Work required:
Could you reproduce all the entries under this sentence exactly, leaving the images aside?

Data to examine:
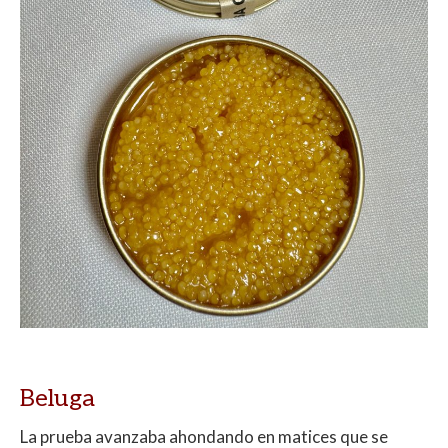
Beluga
La prueba avanzaba ahondando en matices que se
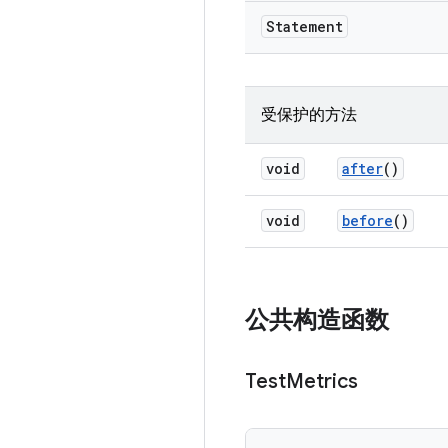
Statement
受保护的方法
void
after
()
void
before
()
公共构造函数
Test
Metrics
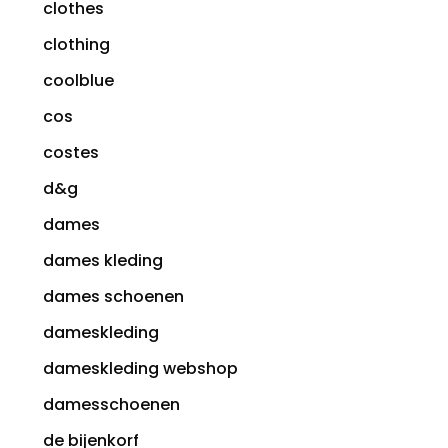
clothes
clothing
coolblue
cos
costes
d&g
dames
dames kleding
dames schoenen
dameskleding
dameskleding webshop
damesschoenen
de bijenkorf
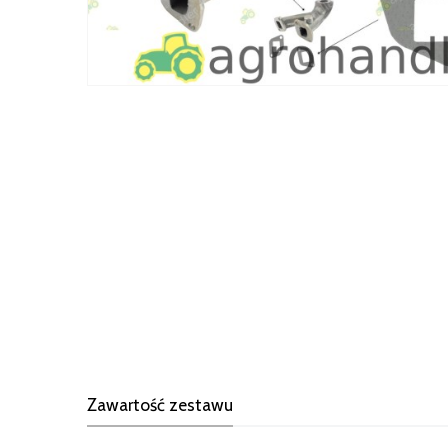
Zawartość zestawu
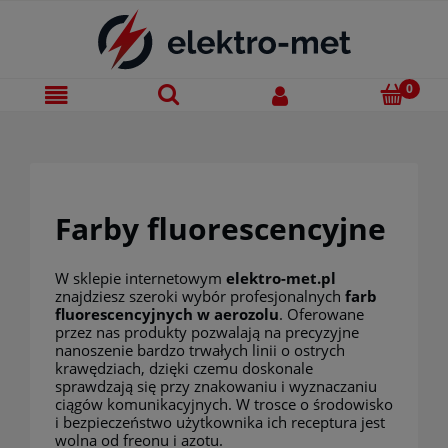
Farby fluorescencyjne
W sklepie internetowym
elektro-met.pl
znajdziesz szeroki wybór profesjonalnych
farb
fluorescencyjnych w aerozolu
. Oferowane
przez nas produkty pozwalają na precyzyjne
nanoszenie bardzo trwałych linii o ostrych
krawędziach, dzięki czemu doskonale
sprawdzają się przy znakowaniu i wyznaczaniu
ciągów komunikacyjnych. W trosce o środowisko
i bezpieczeństwo użytkownika ich receptura jest
wolna od freonu i azotu.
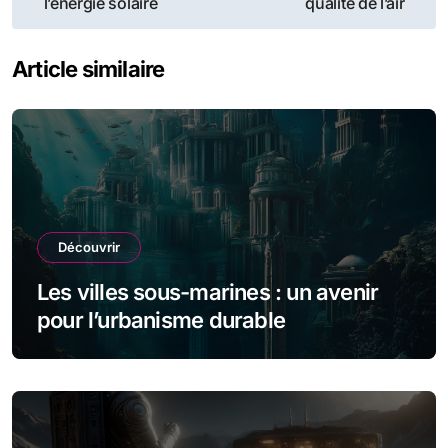
l’énergie solaire
qualité de l’air
l’article
Article similaire
Découvrir
Les villes sous-marines : un avenir
pour l’urbanisme durable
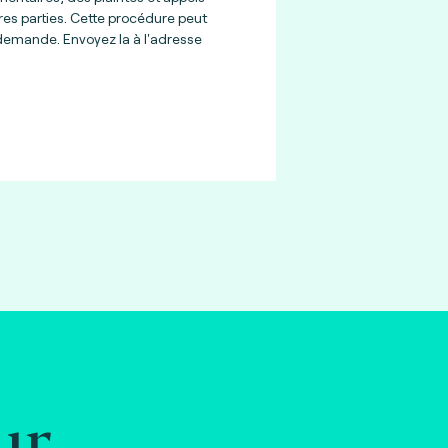
res parties. Cette procédure peut
 demande. Envoyez la à l'adresse
ur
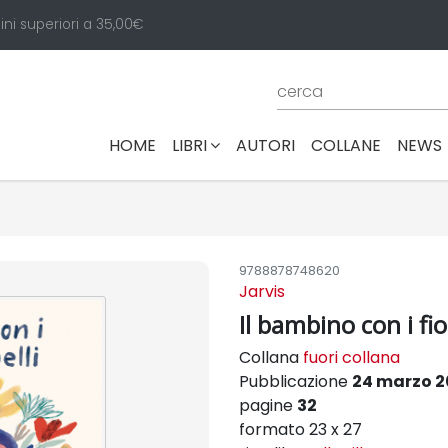
ini superiori a 35,00€
(CURRENT)
HOME
LIBRI
AUTORI
COLLANE
NEWS
9788878748620
Jarvis
Il bambino con i fio
Collana
fuori collana
Pubblicazione
24 marzo 2
pagine
32
formato 23 x 27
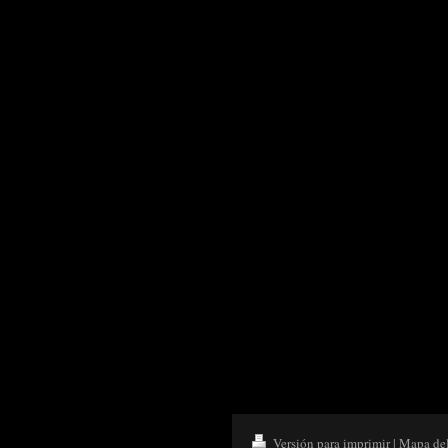
Versión para imprimir
|
Mapa del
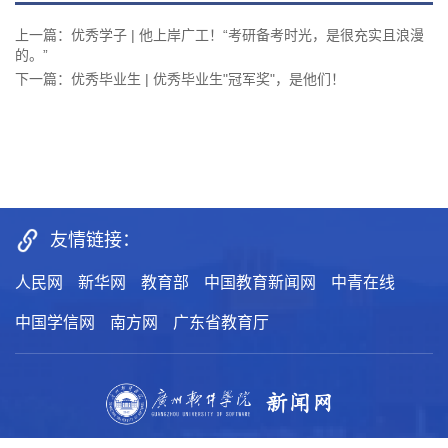
上一篇：优秀学子 | 他上岸广工！“考研备考时光，是很充实且浪漫
的。”
下一篇：优秀毕业生 | 优秀毕业生"冠军奖"，是他们！
友情链接：
人民网
新华网
教育部
中国教育新闻网
中青在线
中国学信网
南方网
广东省教育厅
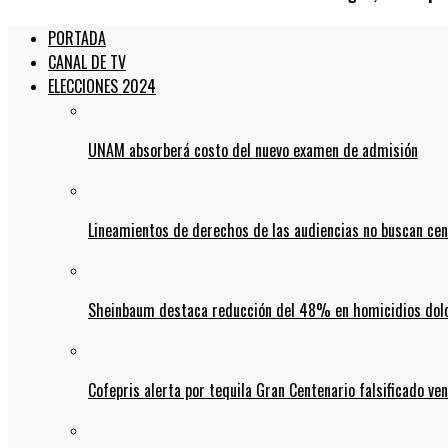
PORTADA
CANAL DE TV
ELECCIONES 2024
UNAM absorberá costo del nuevo examen de admisión
Lineamientos de derechos de las audiencias no buscan ce
Sheinbaum destaca reducción del 48% en homicidios dolo
Cofepris alerta por tequila Gran Centenario falsificado ven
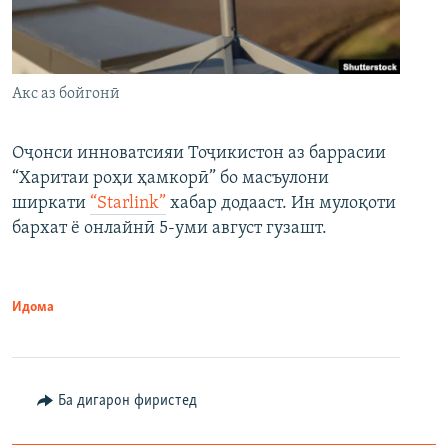
Акс аз бойгонӣ
Оҷонси инноватсияи Тоҷикистон аз баррасии
“Харитаи роҳи ҳамкорӣ” бо масъулони
ширкати
“Starlink”
хабар додааст. Ин мулоқоти
бархат ё онлайнӣ 5-уми август гузашт.
Идома
Ба дигарон фиристед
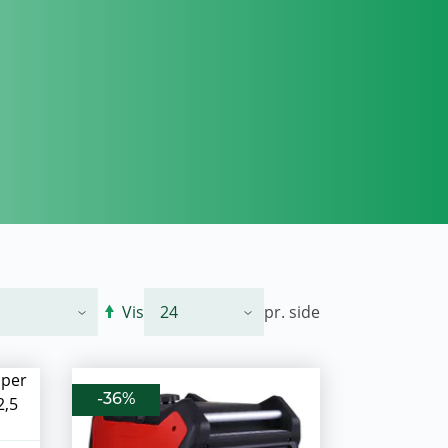
Vis
pr. side
-36%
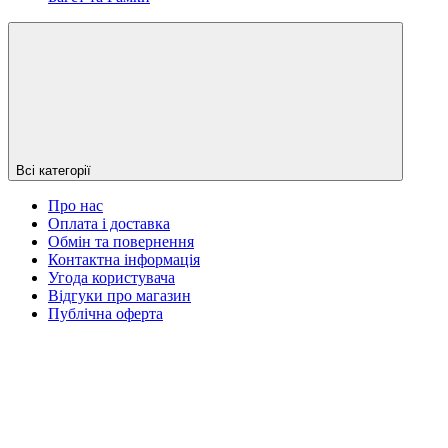
Всі категорії
Про нас
Оплата і доставка
Обмін та повернення
Контактна інформація
Угода користувача
Відгуки про магазин
Публічна оферта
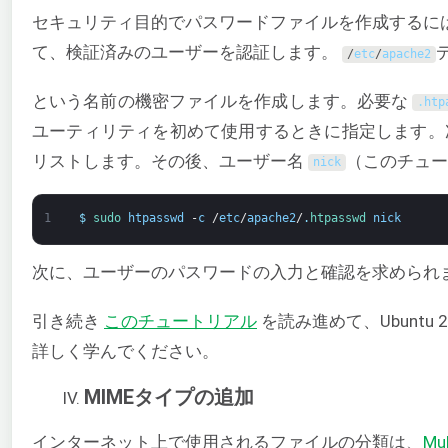
セキュリティ目的でパスワードファイルを作成するに
て、検証済みのユーザーを認証します。
/
etc
/
apache2
という名前の機密ファイルを作成します。必要な
.
htp
ユーティリティを初めて使用するときに指定します。
リストします。その後、ユーザー名
（このチュー
nick
1
$
sudo 
htpasswd
-
c
/
etc
/
apache2
/
.
htpasswd 
nick
次に、ユーザーのパスワードの入力と確認を求められ
引き続き
このチュートリアル
を読み進めて、Ubuntu
詳しく学んでください。
MIMEタイプの追加
インターネット上で使用されるファイルの分類は、
Mul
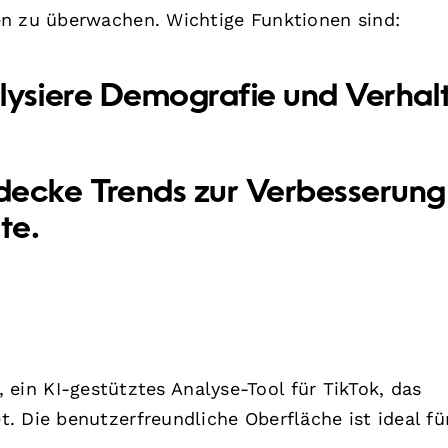
en zu überwachen. Wichtige Funktionen sind:
lysiere Demografie und Verhal
decke Trends zur Verbesserung
te.
, ein KI-gestütztes Analyse-Tool für TikTok, das
. Die benutzerfreundliche Oberfläche ist ideal fü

Exercise solution:
Beluga
La prueba avanzaba ahondando en matices que se
Statement
受保护的方法
void
after
()
void
before
()
公共构造函数
Test
Metrics
clothes
clothing
coolblue
cos
costes
d&g
dames
dames kleding
dames schoenen
dameskleding
dameskleding webshop
damesschoenen
de bijenkorf
Zawartość zestawu
Farby fluorescencyjne
W sklepie internetowym
elektro-met.pl
znajdziesz szeroki wybór profesjonalnych
farb
fluorescencyjnych w aerozolu
. Oferowane
przez nas produkty pozwalają na precyzyjne
nanoszenie bardzo trwałych linii o ostrych
krawędziach, dzięki czemu doskonale
sprawdzają się przy znakowaniu i wyznaczaniu
ciągów komunikacyjnych. W trosce o środowisko
i bezpieczeństwo użytkownika ich receptura jest
wolna od freonu i azotu.
l’énergie solaire
qualité de l’air
l’article
Article similaire
Découvrir
Les villes sous-marines : un avenir
pour l’urbanisme durable
res parties. Cette procédure peut
 demande. Envoyez la à l'adresse
ur
ini superiori a 35,00€
(CURRENT)
HOME
LIBRI
AUTORI
COLLANE
NEWS
9788878748620
Jarvis
Il bambino con i fio
Collana
fuori collana
Pubblicazione
24 marzo 2
pagine
32
formato 23 x 27
Versión para imprimir
|
Mapa del
上一篇：优秀学子 | 他上岸广工！“考研备考时光，是很充实且浪漫
的。”
下一篇：优秀毕业生 | 优秀毕业生"冠军奖"，是他们！
友情链接：
人民网
新华网
教育部
中国教育新闻网
中青在线
中国学信网
南方网
广东省教育厅
PORTADA
CANAL DE TV
ELECCIONES 2024
UNAM absorberá costo del nuevo examen de admisión
Lineamientos de derechos de las audiencias no buscan ce
Sheinbaum destaca reducción del 48% en homicidios dolo
Cofepris alerta por tequila Gran Centenario falsificado ven
Акс аз бойгонӣ
Оҷонси инноватсияи Тоҷикистон аз баррасии
“Харитаи роҳи ҳамкорӣ” бо масъулони
ширкати
“Starlink”
хабар додааст. Ин мулоқоти
бархат ё онлайнӣ 5-уми август гузашт.
Идома
Ба дигарон фиристед
Vis
pr. side
-36%
Всі категорії
Про нас
Оплата і доставка
Обмін та повернення
Контактна інформація
Угода користувача
Відгуки про магазин
Публічна оферта
セキュリティ目的でパスワードファイルを作成するに
て、検証済みのユーザーを認証します。
/
etc
/
apache2
という名前の機密ファイルを作成します。必要な
.
htp
ユーティリティを初めて使用するときに指定します。
リストします。その後、ユーザー名
（このチュー
nick
1
$
sudo 
htpasswd
-
c
/
etc
/
apache2
/
.
htpasswd 
nick
次に、ユーザーのパスワードの入力と確認を求められ
引き続き
このチュートリアル
を読み進めて、Ubuntu
詳しく学んでください。
MIMEタイプの追加
インターネット上で使用されるファイルの分類は、
Mul
en zu überwachen. Wichtige Funktionen sind:
lysiere Demografie und Verhal
decke Trends zur Verbesserung
te.
, ein KI-gestütztes Analyse-Tool für TikTok, das
. Die benutzerfreundliche Oberfläche ist ideal fü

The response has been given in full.